Work required | Without any of the pictures, print every record below exactly.

Start of Data records

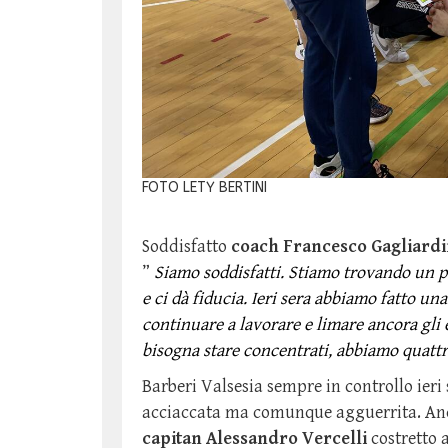
FOTO LETY BERTINI
Soddisfatto
coach Francesco Gagliardi
”
Siamo soddisfatti. Stiamo trovando un po
e ci dà fiducia. Ieri sera abbiamo fatto 
continuare a lavorare e limare ancora gli
bisogna stare concentrati, abbiamo quatt
Barberi Valsesia sempre in controllo ieri
acciaccata ma comunque agguerrita. Anch
capitan Alessandro Vercelli
costretto 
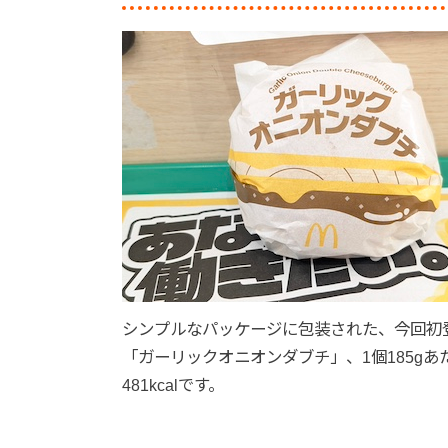
シンプルなパッケージに包装された、今回初
「ガーリックオニオンダブチ」、1個185gあ
481kcalです。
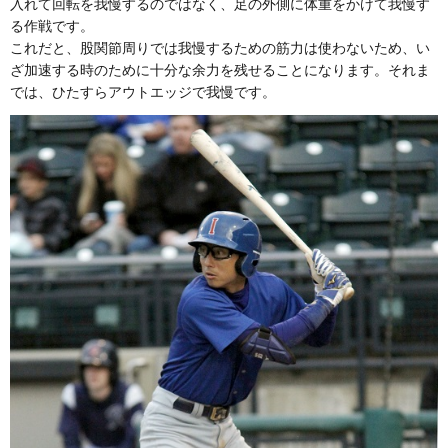
入れて回転を我慢するのではなく、足の外側に体重をかけて我慢す
る作戦です。
これだと、股関節周りでは我慢するための筋力は使わないため、い
ざ加速する時のために十分な余力を残せることになります。それま
では、ひたすらアウトエッジで我慢です。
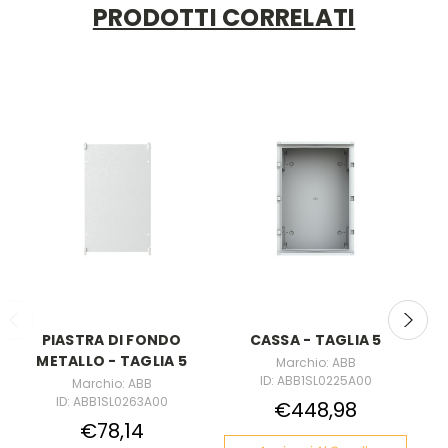
PRODOTTI CORRELATI
PIASTRA DI FONDO
CASSA - TAGLIA 5
GU
METALLO - TAGLIA 5
Marchio: ABB
ID: ABB1SL0225A00
Marchio: ABB
ID: ABB1SL0263A00
€448,98
€78,14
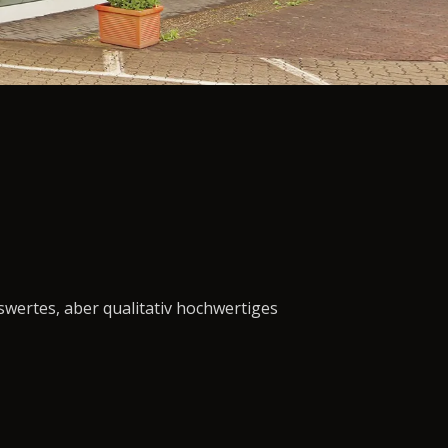
swertes, aber qualitativ hochwertiges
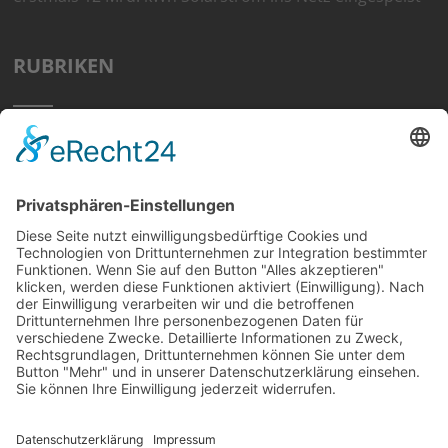
RUBRIKEN
Home
Preisvergleich
Tipps
Wissen
Strom Top30
F&A
News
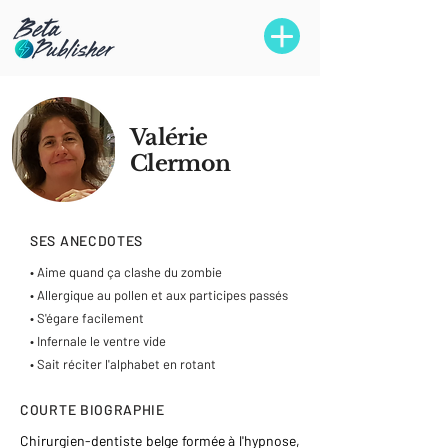
Valérie
Clermon
SES ANECDOTES
• Aime quand ça clashe du zombie
• Allergique au pollen et aux participes passés
• S'égare facilement
• Infernale le ventre vide
• Sait réciter l'alphabet en rotant
COURTE BIOGRAPHIE
Chirurgien-dentiste belge formée à l'hypnose,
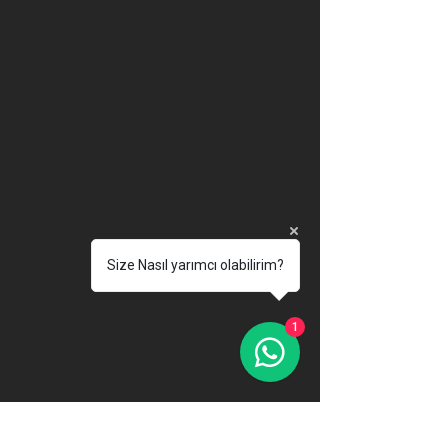
Size Nasıl yarımcı olabilirim?
1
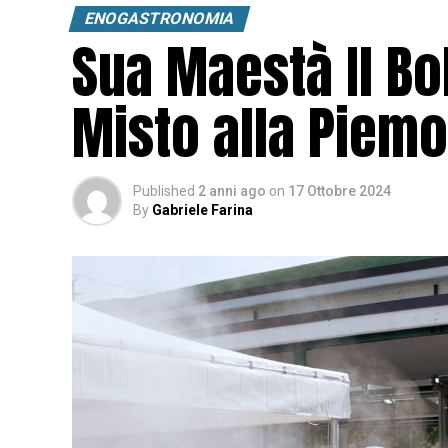
ENOGASTRONOMIA
Sua Maestà Il Boll
Misto alla Piemo
Published
2 anni ago
on
17 Ottobre 2024
By
Gabriele Farina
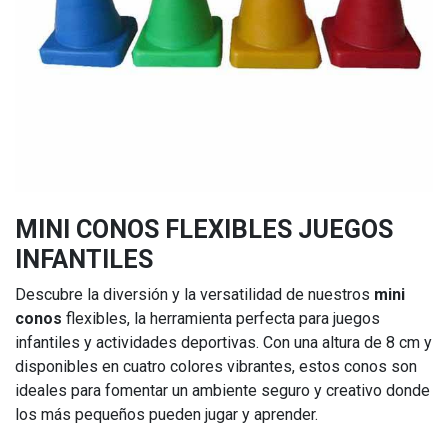
MINI CONOS FLEXIBLES JUEGOS
INFANTILES
Descubre la diversión y la versatilidad de nuestros
mini
conos
flexibles, la herramienta perfecta para juegos
infantiles y actividades deportivas. Con una altura de 8 cm y
disponibles en cuatro colores vibrantes, estos conos son
ideales para fomentar un ambiente seguro y creativo donde
los más pequeños pueden jugar y aprender.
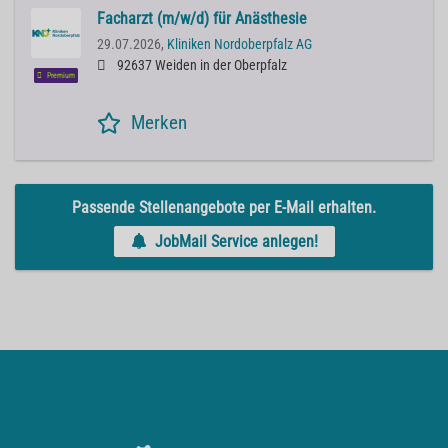
Facharzt (m/w/d) für Anästhesie
29.07.2026,
Kliniken Nordoberpfalz AG
92637 Weiden in der Oberpfalz
Premium
Merken
Passende Stellenangebote per E-Mail erhalten.
JobMail Service anlegen!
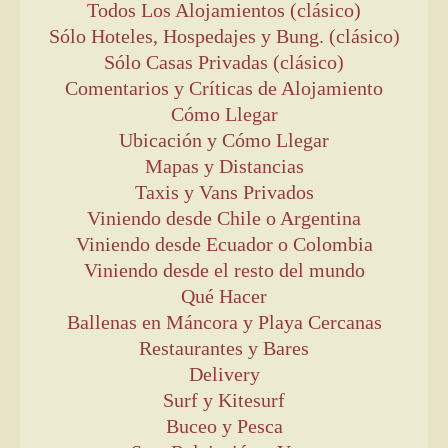
Todos Los Alojamientos (clásico)
Sólo Hoteles, Hospedajes y Bung. (clásico)
Sólo Casas Privadas (clásico)
Comentarios y Críticas de Alojamiento
Cómo Llegar
Ubicación y Cómo Llegar
Mapas y Distancias
Taxis y Vans Privados
Viniendo desde Chile o Argentina
Viniendo desde Ecuador o Colombia
Viniendo desde el resto del mundo
Qué Hacer
Ballenas en Máncora y Playa Cercanas
Restaurantes y Bares
Delivery
Surf y Kitesurf
Buceo y Pesca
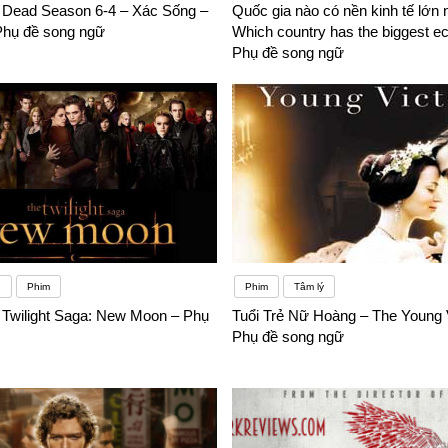
 Dead Season 6-4 – Xác Sống –
Quốc gia nào có nền kinh tế lớn 
Phụ đề song ngữ
Which country has the biggest 
Phụ đề song ngữ
g
Phim
Phim
Tâm lý
 Twilight Saga: New Moon – Phụ
Tuổi Trẻ Nữ Hoàng – The Young V
Phụ đề song ngữ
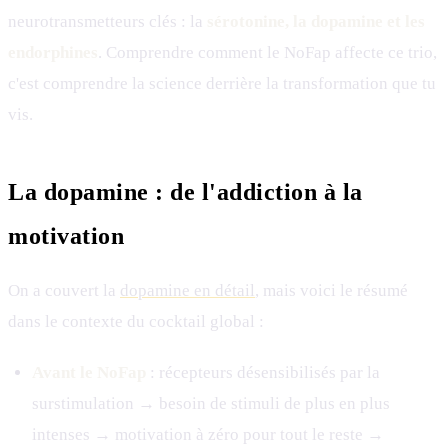
neurotransmetteurs clés : la
sérotonine, la dopamine et les
endorphines
. Comprendre comment le NoFap affecte ce trio,
c'est comprendre la science derrière la transformation que tu
vis.
La dopamine : de l'addiction à la
motivation
On a couvert la
dopamine en détail
, mais voici le résumé
dans le contexte du cocktail global :
Avant le NoFap
: récepteurs désensibilisés par la
surstimulation → besoin de stimuli de plus en plus
intenses → motivation à zéro pour tout le reste →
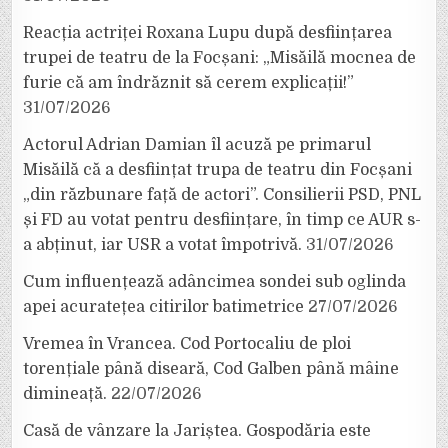
Reacția actriței Roxana Lupu după desființarea
trupei de teatru de la Focșani: „Misăilă mocnea de
furie că am îndrăznit să cerem explicații!”
31/07/2026
Actorul Adrian Damian îl acuză pe primarul
Misăilă că a desființat trupa de teatru din Focșani
„din răzbunare față de actori”. Consilierii PSD, PNL
și FD au votat pentru desființare, în timp ce AUR s-
a abținut, iar USR a votat împotrivă.
31/07/2026
Cum influențează adâncimea sondei sub oglinda
apei acuratețea citirilor batimetrice
27/07/2026
Vremea în Vrancea. Cod Portocaliu de ploi
torențiale până diseară, Cod Galben până mâine
dimineață.
22/07/2026
Casă de vânzare la Jariștea. Gospodăria este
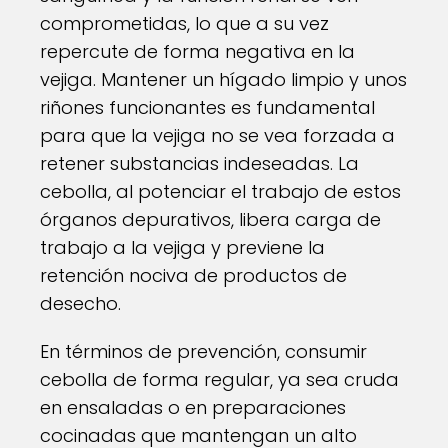
comprometidas, lo que a su vez
repercute de forma negativa en la
vejiga. Mantener un hígado limpio y unos
riñones funcionantes es fundamental
para que la vejiga no se vea forzada a
retener substancias indeseadas. La
cebolla, al potenciar el trabajo de estos
órganos depurativos, libera carga de
trabajo a la vejiga y previene la
retención nociva de productos de
desecho.
En términos de prevención, consumir
cebolla de forma regular, ya sea cruda
en ensaladas o en preparaciones
cocinadas que mantengan un alto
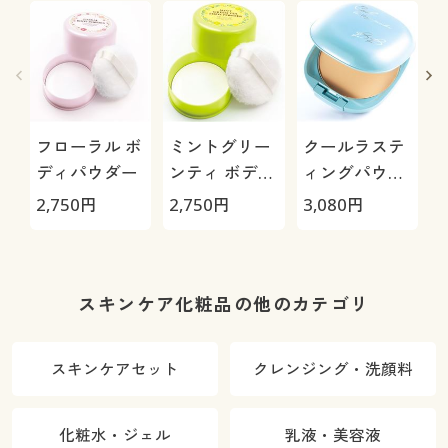
フローラル ボ
ミントグリー
クールラステ
ディパウダー
ンティ ボディ
ィングパウダ
パウダー
ーBB
2,750
円
2,750
円
3,080
円
2
スキンケア化粧品の他のカテゴリ
スキンケアセット
クレンジング・洗顔料
化粧水・ジェル
乳液・美容液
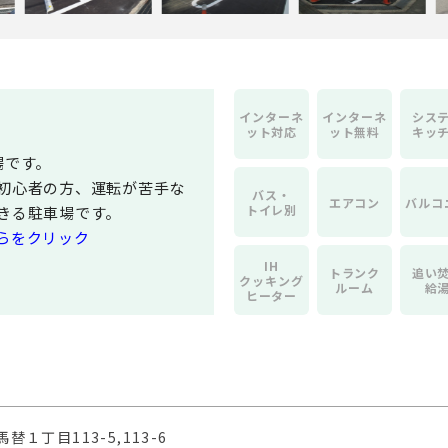
インター
ネ
インター
ネ
シス
ット対応
ット無料
キッ
場です。
初心者の方、運転が苦手な
バス・
エアコン
バルコ
トイレ別
きる駐車場です。
らをクリック
IH
トランク
追い
クッキング
ルーム
給
ヒーター
替１丁目113-5,113-6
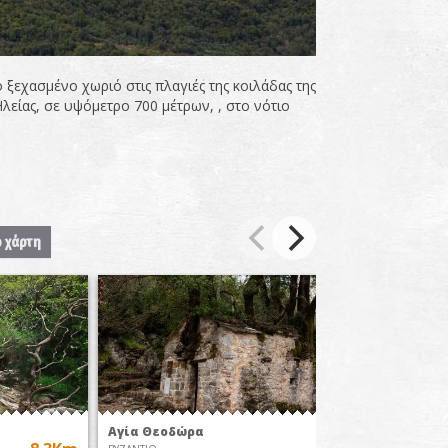
ξεχασμένο χωριό στις πλαγιές της κοιλάδας της
λείας, σε υψόμετρο 700 μέτρων, , στο νότιο
ο χάρτη
Αγία Θεοδώρα
Λαογρα
Βιβλιο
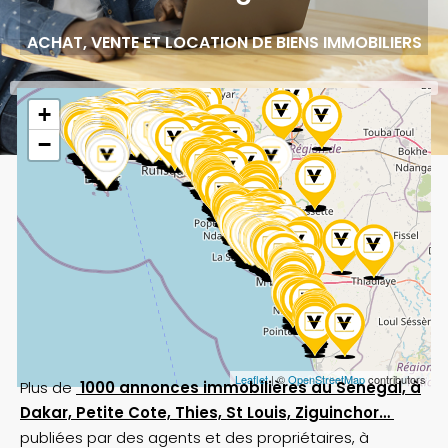
ACHAT, VENTE ET LOCATION DE BIENS IMMOBILIERS
+
−
Leaflet
| ©
OpenStreetMap
contributors
Plus de
1000 annonces immobilières au Senegal, à
Dakar, Petite Cote, Thies, St Louis, Ziguinchor…
publiées par des agents et des propriétaires, à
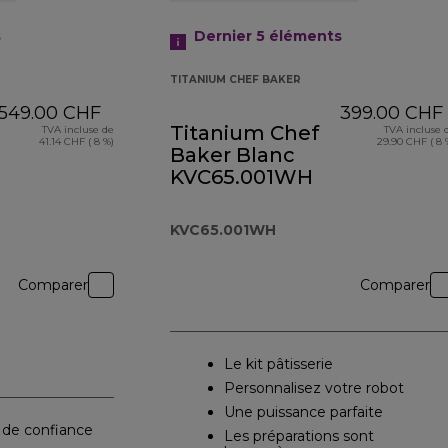
s
Dernier 5
éléments
TITANIUM CHEF BAKER
549.00 CHF
399.00 CHF
Titanium Chef
TVA incluse de
TVA incluse 
41.14 CHF ( 8 %)
29.90 CHF ( 8 
Baker Blanc
KVC65.001WH
KVC65.001WH
Comparer
Comparer
Le kit pâtisserie
Personnalisez votre robot
Une puissance parfaite
 de confiance
Les préparations sont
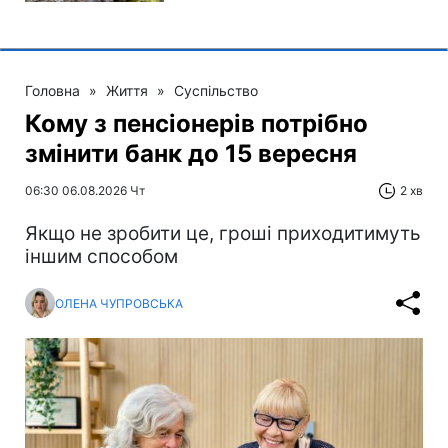
Головна
»
Життя
»
Суспільство
Кому з пенсіонерів потрібно
змінити банк до 15 вересня
06:30 06.08.2026 Чт
2 хв
Якщо не зробити це, гроші приходитимуть
іншим способом
ОЛЕНА ЧУПРОВСЬКА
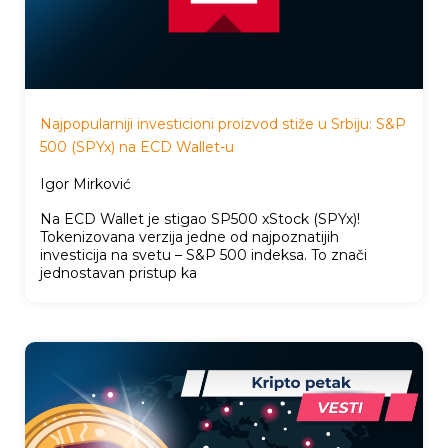
Najpopularniji investicioni proizvod stiže u Srbiju: S&P
500 (SPYx) na ECD Wallet-u
Igor Mirković
Na ECD Wallet je stigao SP500 xStock (SPYx)!
Tokenizovana verzija jedne od najpoznatijih
investicija na svetu – S&P 500 indeksa. To znači
jednostavan pristup ka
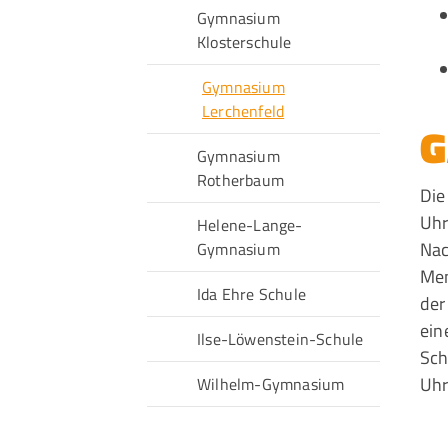
Gymnasium
Klosterschule
Gymnasium
Lerchenfeld
G
Gymnasium
Rotherbaum
Di
Uhr
Helene-Lange-
Nac
Gymnasium
Men
Ida Ehre Schule
de
ein
Ilse-Löwenstein-Schule
Sch
Uhr
Wilhelm-Gymnasium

End of Data records

Solved problem |
FOTO LETY BERTINI
Soddisfatto
coach Francesco Gagliardi
”
Siamo soddisfatti. Stiamo trovando un po
e ci dà fiducia. Ieri sera abbiamo fatto 
continuare a lavorare e limare ancora gli
bisogna stare concentrati, abbiamo quatt
Barberi Valsesia sempre in controllo ieri
acciaccata ma comunque agguerrita. Anch
capitan Alessandro Vercelli
costretto 
シンプルなパッケージに包装された、今回初
「ガーリックオニオンダブチ」、1個185gあ
481kcalです。
入れて回転を我慢するのではなく、足の外側に体重をかけて我慢す
る作戦です。
これだと、股関節周りでは我慢するための筋力は使わないため、い
ざ加速する時のために十分な余力を残せることになります。それま
では、ひたすらアウトエッジで我慢です。
PRODOTTI CORRELATI
PIASTRA DI FONDO
CASSA - TAGLIA 5
GU
METALLO - TAGLIA 5
Marchio: ABB
ID: ABB1SL0225A00
Marchio: ABB
ID: ABB1SL0263A00
€448,98
€78,14
swertes, aber qualitativ hochwertiges
RUBRIKEN
Home
Preisvergleich
Tipps
Wissen
Strom Top30
F&A
News
Valérie
Clermon
SES ANECDOTES
• Aime quand ça clashe du zombie
• Allergique au pollen et aux participes passés
• S'égare facilement
• Infernale le ventre vide
• Sait réciter l'alphabet en rotant
COURTE BIOGRAPHIE
Chirurgien-dentiste belge formée à l'hypnose,
Size Nasıl yarımcı olabilirim?
1
ENOGASTRONOMIA
Sua Maestà Il Boll
Misto alla Piemo
Published
2 anni ago
on
17 Ottobre 2024
By
Gabriele Farina
MINI CONOS FLEXIBLES JUEGOS
INFANTILES
Descubre la diversión y la versatilidad de nuestros
mini
conos
flexibles, la herramienta perfecta para juegos
infantiles y actividades deportivas. Con una altura de 8 cm y
disponibles en cuatro colores vibrantes, estos conos son
ideales para fomentar un ambiente seguro y creativo donde
los más pequeños pueden jugar y aprender.
Facharzt (m/w/d) für Anästhesie
29.07.2026,
Kliniken Nordoberpfalz AG
92637 Weiden in der Oberpfalz
Premium
Merken
Passende Stellenangebote per E-Mail erhalten.
JobMail Service anlegen!
Todos Los Alojamientos (clásico)
Sólo Hoteles, Hospedajes y Bung. (clásico)
Sólo Casas Privadas (clásico)
Comentarios y Críticas de Alojamiento
Cómo Llegar
Ubicación y Cómo Llegar
Mapas y Distancias
Taxis y Vans Privados
Viniendo desde Chile o Argentina
Viniendo desde Ecuador o Colombia
Viniendo desde el resto del mundo
Qué Hacer
Ballenas en Máncora y Playa Cercanas
Restaurantes y Bares
Delivery
Surf y Kitesurf
Buceo y Pesca
 Dead Season 6-4 – Xác Sống –
Quốc gia nào có nền kinh tế lớn 
Phụ đề song ngữ
Which country has the biggest 
Phụ đề song ngữ
g
Phim
Phim
Tâm lý
 Twilight Saga: New Moon – Phụ
Tuổi Trẻ Nữ Hoàng – The Young V
Phụ đề song ngữ
neurotransmetteurs clés : la
sérotonine, la dopamine et les
endorphines
. Comprendre comment le NoFap affecte ce trio,
c'est comprendre la science derrière la transformation que tu
vis.
La dopamine : de l'addiction à la
motivation
On a couvert la
dopamine en détail
, mais voici le résumé
dans le contexte du cocktail global :
Avant le NoFap
: récepteurs désensibilisés par la
surstimulation → besoin de stimuli de plus en plus
intenses → motivation à zéro pour tout le reste →
Reacția actriței Roxana Lupu după desființarea
trupei de teatru de la Focșani: „Misăilă mocnea de
furie că am îndrăznit să cerem explicații!”
31/07/2026
Actorul Adrian Damian îl acuză pe primarul
Misăilă că a desființat trupa de teatru din Focșani
„din răzbunare față de actori”. Consilierii PSD, PNL
și FD au votat pentru desființare, în timp ce AUR s-
a abținut, iar USR a votat împotrivă.
31/07/2026
Cum influențează adâncimea sondei sub oglinda
apei acuratețea citirilor batimetrice
27/07/2026
Vremea în Vrancea. Cod Portocaliu de ploi
torențiale până diseară, Cod Galben până mâine
dimineață.
22/07/2026
Casă de vânzare la Jariștea. Gospodăria este
comprometidas, lo que a su vez
repercute de forma negativa en la
vejiga. Mantener un hígado limpio y unos
riñones funcionantes es fundamental
para que la vejiga no se vea forzada a
retener substancias indeseadas. La
cebolla, al potenciar el trabajo de estos
órganos depurativos, libera carga de
trabajo a la vejiga y previene la
retención nociva de productos de
desecho.
En términos de prevención, consumir
cebolla de forma regular, ya sea cruda
en ensaladas o en preparaciones
cocinadas que mantengan un alto
フローラル ボ
ミントグリー
クールラステ
ディパウダー
ンティ ボディ
ィングパウダ
パウダー
ーBB
2,750
円
2,750
円
3,080
円
2
スキンケア化粧品の他のカテゴリ
スキンケアセット
クレンジング・洗顔料
化粧水・ジェル
乳液・美容液
インター
ネ
インター
ネ
シス
ット対応
ット無料
キッ
場です。
初心者の方、運転が苦手な
バス・
エアコン
バルコ
トイレ別
きる駐車場です。
らをクリック
IH
トランク
追い
クッキング
ルーム
給
ヒーター
替１丁目113-5,113-6
ξεχασμένο χωριό στις πλαγιές της κοιλάδας της
λείας, σε υψόμετρο 700 μέτρων, , στο νότιο
ο χάρτη
Αγία Θεοδώρα
Λαογρα
Βιβλιο
ACHAT, VENTE ET LOCATION DE BIENS IMMOBILIERS
+
−
Leaflet
| ©
OpenStreetMap
contributors
Plus de
1000 annonces immobilières au Senegal, à
Dakar, Petite Cote, Thies, St Louis, Ziguinchor…
publiées par des agents et des propriétaires, à
s
Dernier 5
éléments
TITANIUM CHEF BAKER
549.00 CHF
399.00 CHF
Titanium Chef
TVA incluse de
TVA incluse 
41.14 CHF ( 8 %)
29.90 CHF ( 8 
Baker Blanc
KVC65.001WH
KVC65.001WH
Comparer
Comparer
Le kit pâtisserie
Personnalisez votre robot
Une puissance parfaite
 de confiance
Les préparations sont
Головна
»
Життя
»
Суспільство
Кому з пенсіонерів потрібно
змінити банк до 15 вересня
06:30 06.08.2026 Чт
2 хв
Якщо не зробити це, гроші приходитимуть
іншим способом
ОЛЕНА ЧУПРОВСЬКА
Najpopularniji investicioni proizvod stiže u Srbiju: S&P
500 (SPYx) na ECD Wallet-u
Igor Mirković
Na ECD Wallet je stigao SP500 xStock (SPYx)!
Tokenizovana verzija jedne od najpoznatijih
investicija na svetu – S&P 500 indeksa. To znači
jednostavan pristup ka
Gymnasium
Klosterschule
Gymnasium
Lerchenfeld
G
Gymnasium
Rotherbaum
Di
Uhr
Helene-Lange-
Nac
Gymnasium
Men
Ida Ehre Schule
de
ein
Ilse-Löwenstein-Schule
Sch
Uhr
Wilhelm-Gymnasium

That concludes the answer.